Malgré les changements d’époque, l’ouverture sur le monde grâce aux effets de la mondialisation et de l’interconnexion des canaux de communication, nos actuels Chefs d’État africains demeurent pour beaucoup d’entre eux, des apprentis-démocrates. Certains sont sans cesse tiraillés par les exigences du respect des libertés individuelles et collectives ainsi que des droits humains que leurs imposent les principes de la démocratie d’une part. Et d’autre part, par la volonté de conservation du pouvoir, au mépris de la vie humaine. Ils sont aussi confrontés à de nombreuses autres contraintes que génère la notion de démocratie et auxquelles ils doivent se soumettre pour se conformer à ce nouveau cadre sociopolitique imposé à La Baule en 1990.
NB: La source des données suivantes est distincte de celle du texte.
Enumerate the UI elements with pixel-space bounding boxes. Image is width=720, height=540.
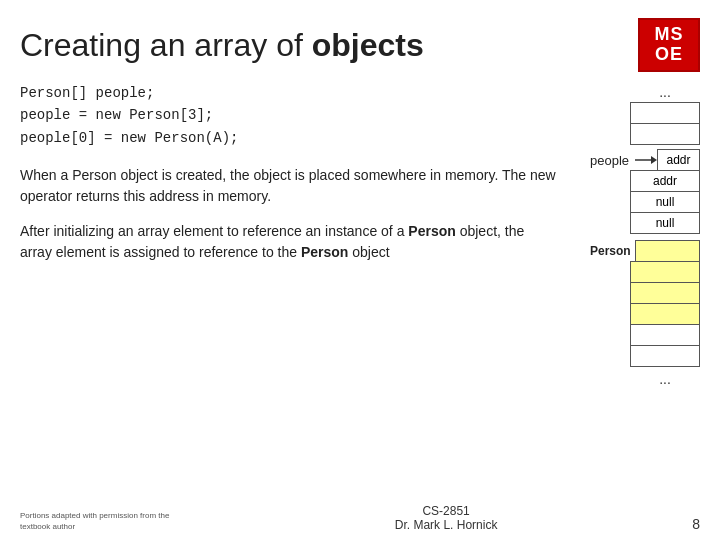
para2-text1: After initializing an array element to r… bbox=[20, 223, 408, 239]
title-prefix: Creating an array of bbox=[20, 27, 312, 63]
title-bar: Creating an array of objects MS OE bbox=[0, 0, 720, 82]
mem-cell-below-2 bbox=[630, 345, 700, 367]
footer-course: CS-2851 bbox=[395, 504, 498, 518]
para2-text3: object bbox=[348, 244, 389, 260]
footer-footnote: Portions adapted with permission from th… bbox=[20, 511, 200, 532]
person-label: Person bbox=[590, 244, 631, 258]
para2-bold2: Person bbox=[301, 244, 348, 260]
mem-cell-null1: null bbox=[630, 191, 700, 213]
mem-cell-addr2: addr bbox=[630, 170, 700, 192]
page-title: Creating an array of objects bbox=[20, 27, 424, 64]
dots-bottom: ... bbox=[630, 371, 700, 387]
diagram-area: ... people addr addr bbox=[590, 82, 700, 389]
mem-cell-empty-2 bbox=[630, 123, 700, 145]
footer-instructor: Dr. Mark L. Hornick bbox=[395, 518, 498, 532]
code-block: Person[] people; people = new Person[3];… bbox=[20, 82, 560, 149]
title-bold: objects bbox=[312, 27, 424, 63]
footer-page: 8 bbox=[692, 516, 700, 532]
footer-center: CS-2851 Dr. Mark L. Hornick bbox=[395, 504, 498, 532]
mem-cell-person-3 bbox=[630, 282, 700, 304]
mem-cell-person-1 bbox=[635, 240, 700, 262]
dots-top: ... bbox=[630, 84, 700, 100]
footer: Portions adapted with permission from th… bbox=[0, 504, 720, 532]
mem-cell-person-2 bbox=[630, 261, 700, 283]
logo-line2: OE bbox=[655, 45, 683, 65]
para1-text: When a Person object is created, the obj… bbox=[20, 167, 556, 204]
memory-diagram: ... people addr addr bbox=[580, 82, 700, 389]
paragraph-1: When a Person object is created, the obj… bbox=[20, 165, 560, 207]
mem-cell-empty-1 bbox=[630, 102, 700, 124]
paragraph-2: After initializing an array element to r… bbox=[20, 221, 560, 263]
msoe-logo: MS OE bbox=[638, 18, 700, 72]
arrow-icon bbox=[635, 149, 657, 171]
logo-line1: MS bbox=[655, 25, 684, 45]
people-addr-row: people addr bbox=[590, 149, 700, 171]
code-line-3: people[0] = new Person(A); bbox=[20, 127, 560, 149]
people-label: people bbox=[590, 153, 629, 168]
person-row: Person bbox=[590, 240, 700, 262]
code-line-2: people = new Person[3]; bbox=[20, 104, 560, 126]
main-content: Person[] people; people = new Person[3];… bbox=[0, 82, 720, 389]
para2-bold1: Person bbox=[408, 223, 455, 239]
mem-cell-below-1 bbox=[630, 324, 700, 346]
left-column: Person[] people; people = new Person[3];… bbox=[20, 82, 580, 389]
mem-cell-person-4 bbox=[630, 303, 700, 325]
mem-cell-addr: addr bbox=[657, 149, 700, 171]
code-line-1: Person[] people; bbox=[20, 82, 560, 104]
mem-cell-null2: null bbox=[630, 212, 700, 234]
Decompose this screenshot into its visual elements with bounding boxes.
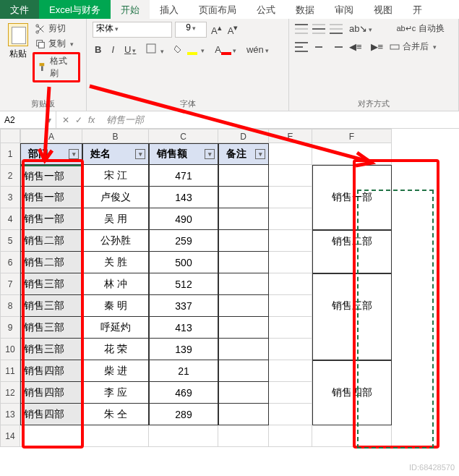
row-header[interactable]: 1 (0, 143, 20, 165)
cell-sales[interactable]: 512 (149, 273, 218, 295)
cell[interactable] (269, 404, 312, 425)
row-header[interactable]: 12 (0, 382, 20, 404)
cell[interactable] (269, 382, 312, 404)
tab-insert[interactable]: 插入 (150, 0, 189, 19)
font-color-button[interactable]: A (213, 43, 239, 56)
cell-dept[interactable]: 销售三部 (20, 339, 82, 360)
row-header[interactable]: 14 (0, 425, 20, 447)
font-size-select[interactable]: 9 (175, 22, 207, 38)
cell[interactable] (312, 425, 392, 447)
cell[interactable] (149, 425, 218, 447)
cell-name[interactable]: 关 胜 (82, 252, 149, 273)
cell[interactable] (269, 230, 312, 252)
cell-note[interactable] (218, 208, 269, 230)
cell-merged-dept[interactable]: 销售二部 (312, 230, 392, 252)
cell-name[interactable]: 李 应 (82, 382, 149, 404)
copy-button[interactable]: 复制 (33, 37, 80, 51)
row-header[interactable]: 4 (0, 208, 20, 230)
increase-font-button[interactable]: A▴ (210, 23, 223, 36)
phonetic-button[interactable]: wén (244, 43, 271, 56)
row-header[interactable]: 6 (0, 252, 20, 273)
cell[interactable] (269, 425, 312, 447)
fill-color-button[interactable] (172, 43, 207, 56)
cell-merged-dept[interactable]: 销售一部 (312, 187, 392, 208)
cell-name[interactable]: 花 荣 (82, 339, 149, 360)
cell-sales[interactable]: 259 (149, 230, 218, 252)
filter-button[interactable]: ▾ (255, 149, 265, 159)
cell-merged-dept[interactable] (312, 208, 392, 230)
cell-dept[interactable]: 销售二部 (20, 230, 82, 252)
cell[interactable] (269, 143, 312, 165)
cell-merged-dept[interactable] (312, 252, 392, 273)
tab-file[interactable]: 文件 (0, 0, 39, 19)
cell-merged-dept[interactable] (312, 339, 392, 360)
cell-note[interactable] (218, 230, 269, 252)
cell-sales[interactable]: 500 (149, 252, 218, 273)
cell-dept[interactable]: 销售一部 (20, 208, 82, 230)
cell-note[interactable] (218, 273, 269, 295)
cell-dept[interactable]: 销售一部 (20, 165, 82, 187)
cell-sales[interactable]: 413 (149, 317, 218, 339)
cell-merged-dept[interactable] (312, 317, 392, 339)
cell-note[interactable] (218, 339, 269, 360)
cell-note[interactable] (218, 165, 269, 187)
cell[interactable] (269, 339, 312, 360)
cell-sales[interactable]: 289 (149, 404, 218, 425)
cell-merged-dept[interactable]: 销售三部 (312, 295, 392, 317)
cell-note[interactable] (218, 252, 269, 273)
filter-button[interactable]: ▾ (135, 149, 145, 159)
cut-button[interactable]: 剪切 (33, 22, 80, 35)
row-header[interactable]: 8 (0, 295, 20, 317)
italic-button[interactable]: I (109, 43, 116, 56)
row-header[interactable]: 5 (0, 230, 20, 252)
column-header-D[interactable]: D (218, 129, 269, 143)
merge-center-button[interactable]: 合并后 (390, 41, 437, 53)
cell[interactable] (82, 425, 149, 447)
cell-dept[interactable]: 销售四部 (20, 382, 82, 404)
increase-indent-button[interactable]: ▶≡ (369, 40, 386, 54)
underline-button[interactable]: U (122, 43, 138, 56)
header-note[interactable]: 备注▾ (218, 143, 269, 165)
cell-merged-dept[interactable]: 销售四部 (312, 382, 392, 404)
column-header-B[interactable]: B (82, 129, 149, 143)
cell-dept[interactable]: 销售四部 (20, 404, 82, 425)
header-sales[interactable]: 销售额▾ (149, 143, 218, 165)
row-header[interactable]: 7 (0, 273, 20, 295)
align-top-button[interactable] (295, 24, 308, 34)
cell-sales[interactable]: 471 (149, 165, 218, 187)
filter-button[interactable]: ▾ (205, 149, 215, 159)
tab-formula[interactable]: 公式 (246, 0, 286, 19)
tab-home[interactable]: 开始 (111, 0, 150, 19)
cell[interactable] (269, 295, 312, 317)
select-all-corner[interactable] (0, 129, 20, 143)
row-header[interactable]: 13 (0, 404, 20, 425)
align-middle-button[interactable] (312, 24, 325, 34)
cell[interactable] (20, 425, 82, 447)
cell-dept[interactable]: 销售二部 (20, 252, 82, 273)
cell-dept[interactable]: 销售三部 (20, 317, 82, 339)
decrease-indent-button[interactable]: ◀≡ (347, 40, 364, 54)
cell-name[interactable]: 卢俊义 (82, 187, 149, 208)
name-box[interactable]: A2▾ (0, 111, 56, 128)
formula-input[interactable]: 销售一部 (100, 114, 459, 127)
align-bottom-button[interactable] (330, 24, 343, 34)
confirm-formula-button[interactable]: ✓ (75, 115, 82, 125)
cell-note[interactable] (218, 295, 269, 317)
cell-merged-dept[interactable] (312, 165, 392, 187)
row-header[interactable]: 11 (0, 360, 20, 382)
row-header[interactable]: 10 (0, 339, 20, 360)
cell-name[interactable]: 宋 江 (82, 165, 149, 187)
cell-sales[interactable]: 469 (149, 382, 218, 404)
column-header-C[interactable]: C (149, 129, 218, 143)
tab-page-layout[interactable]: 页面布局 (189, 0, 246, 19)
cell-name[interactable]: 柴 进 (82, 360, 149, 382)
align-left-button[interactable] (295, 42, 308, 52)
cell-dept[interactable]: 销售三部 (20, 273, 82, 295)
cell-merged-dept[interactable] (312, 360, 392, 382)
tab-view[interactable]: 视图 (364, 0, 403, 19)
cell-note[interactable] (218, 317, 269, 339)
cell[interactable] (269, 165, 312, 187)
cell-name[interactable]: 林 冲 (82, 273, 149, 295)
cell-name[interactable]: 公孙胜 (82, 230, 149, 252)
cell-merged-dept[interactable] (312, 404, 392, 425)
La plupart des crimes contre l’humanité sont commis par des apprentis-démocrates africains
Ces Chefs d’État réunis au siège de l’Ua pour décider de ne plus livrer un des leurs à la Cpi, quels que soient les crimes commis, montrent bien à quel point nous sommes encore très loin de cette notion d’État de droit auquel nous aspirons. Il est vrai que certains autres dirigeants dans le monde devraient également rendre des comptes devant la Cpi. C’est le cas par exemple de ceux de la Russie ou de la Chine, en matière de non-respect des droits de l’homme. Cependant, il faut quand même reconnaître que la plupart des crimes odieux contre l’humanité sont commis par nos apprentis-démocrates, pour accéder ou conserver le pouvoir, au prix de nombreuses vies humaines. Les exemples sont malheureusement nombreux. Au Soudan, en Côte d’Ivoire, au Kenya, au Congo, en RDC, au Mali, en Centrafrique ou encore en Égypte, où des crimes massifs ont été commis pour des raisons politiques. Alors, on comprend mieux l’inquiétude de certains Chefs d’État africains face à la menace d’éventuelles poursuites de la Cpi.
L’influence de l’Afrique du sud
Voilà donc une opportunité que tentent d’exploiter les dirigeants sud-africains pour leurs propres comptes. Le couple Zuma, à la tête de l’État sud-africain et de la Commission de l’Union africaine manœuvre pour positionner l’Afrique du Sud comme la grande puissance du continent, par qui tout devrait désormais passer. L’Afrique du Sud ambitionne très fortement d’occuper un siège permanent au Conseil de sécurité des Nations unies pour représenter l’Afrique. De ce fait, elle doit user de tous les moyens pour se positionner en leader sur le continent, en étendant davantage son influence sur certains apprentis-démocrates, terrorisés à l’idée de retrouver Gbagbo et Taylor à la Cpi. Pour l’instant, la Cpi semble ne pas se sentir concernée par cette agitation politique.